_What you need to do_
The records are to be repeated in full, with the images removed.

*** Block opens ***

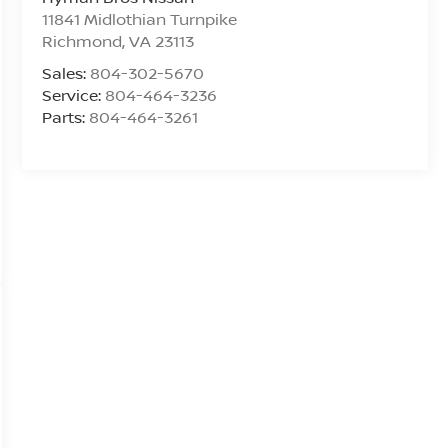
11841 Midlothian Turnpike
Richmond
,
VA
23113
Sales:
804-302-5670
Service:
804-464-3236
Parts:
804-464-3261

*** Block closes ***

_Response to this exercise_
11841 Midlothian Turnpike
Richmond
,
VA
23113
Sales:
804-302-5670
Service:
804-464-3236
Parts:
804-464-3261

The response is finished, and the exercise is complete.